Pavement markings are essential for roadway safety, guiding drivers and supporting advanced driver assistance systems (ADAS) that rely on clear, visible lane markings. While retroreflectivity is commonly used to assess nighttime visibility, factors like pavement color, marking width, surface texture, and environmental conditions also affect performance. Durable, consistent markings are therefore critical for both safety and the reliable operation of emerging vehicle technologies.

Research Problem

Markings often deteriorate quickly due to traffic wear, weather, and inconsistent application practices. Traditional retroreflectivity tests alone do not capture the full range of factors that affect visibility and durability.

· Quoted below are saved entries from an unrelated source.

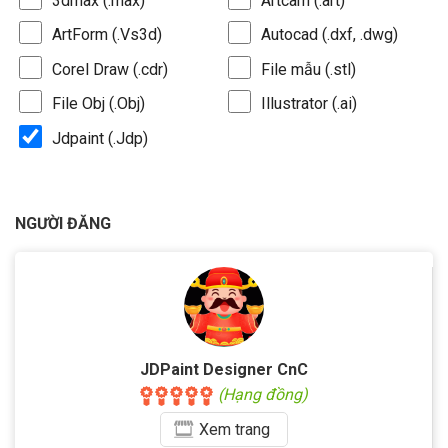
3dmax (.max)
Artcam (.art)
ArtForm (.Vs3d)
Autocad (.dxf, .dwg)
Corel Draw (.cdr)
File mẫu (.stl)
File Obj (.Obj)
Illustrator (.ai)
Jdpaint (.Jdp)
NGƯỜI ĐĂNG
JDPaint Designer CnC
(Hạng đồng)
Xem
trang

Supply chain disruptions and variable quality assurance can further delay maintenance and limit material availability. These challenges underscore the need for performance-based specifications, resilient procurement strategies, and pavement marking standards that support both today’s roads and future automated vehicle systems.

Research Objectives

This study identifies pavement marking products that can withstand New Jersey’s traffic and weather while remaining durable and cost-effective. It evaluates drying times, durability, temporary marking needs, and cost performance to improve installation specifications, maintenance practices, and testing protocols. The research also explores alternative specifications for rapid application during material shortages and examines how markings interact with autonomous vehicle sensing systems to support safe operation.

Methodology

From 2023–2025, researchers combined technical data collection, field investigations, and stakeholder interviews to evaluate pavement marking performance statewide. Video-based technologies and computational analysis assessed durability, drying times, cost-effectiveness, and compatibility with automated vehicle sensors. The study also reviewed specifications, testing protocols, and supply chain considerations to identify opportunities for improvement.

Key Findings

• Retroreflectivity declines quickly. Field data showed that the coefficient of retroreflected luminance (RL) often dropped within 7–8 months, frequently falling below 150 mcd/m²/lux. Visual inspections alone overestimated marking quality, highlighting the need for objective RL testing.
• Thermoplastic performs best. Thermoplastic markings were the most durable, especially on high-volume and snowplow routes. Six-inch lines outperformed narrower markings. Epoxy degraded faster, while waterborne paints are best suited for temporary use.
• Supply chain resilience matters. Bulk purchasing, diversified vendors, and approval of alternative materials (like high-build paints) help maintain marking programs during disruptions.
• Performance thresholds guide maintenance. Agencies should adopt minimum maintained RL thresholds (≥150 mcd/m²/lux for white, ≥100 mcd/m²/lux for yellow) to refresh markings proactively. Post-installation and periodic testing support better service-life management.
• Clearer markings support automated vehicles. High-contrast, wider markings improve detection by ADAS and autonomous vehicle sensors, supporting safer automated mobility.